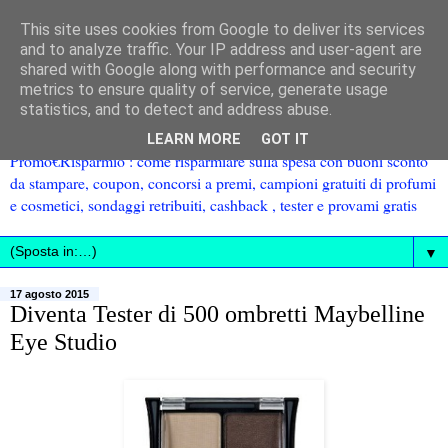
This site uses cookies from Google to deliver its services
and to analyze traffic. Your IP address and user-agent are
shared with Google along with performance and security
metrics to ensure quality of service, generate usage
statistics, and to detect and address abuse.
LEARN MORE
GOT IT
Promo€Risparmio : come risparmiare sulla spesa con buoni sconto
da stampare, coupon, concorsi a premi, campioni gratuiti di profumi
e cosmetici, sondaggi retribuiti, cashback , tester e provami gratis
▼
17 agosto 2015
Diventa Tester di 500 ombretti Maybelline
Eye Studio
☆ ☆ ☆ ☆
• **INSTRUCTIONS FOR THE TASK**
A precise copy of each record, with the images removed, should be output.

• **TASK SOLUTION**
This site uses cookies from Google to deliver its services
and to analyze traffic. Your IP address and user-agent are
shared with Google along with performance and security
metrics to ensure quality of service, generate usage
statistics, and to detect and address abuse.
LEARN MORE
GOT IT
Promo€Risparmio : come risparmiare sulla spesa con buoni sconto
da stampare, coupon, concorsi a premi, campioni gratuiti di profumi
e cosmetici, sondaggi retribuiti, cashback , tester e provami gratis
▼
17 agosto 2015
Diventa Tester di 500 ombretti Maybelline
Eye Studio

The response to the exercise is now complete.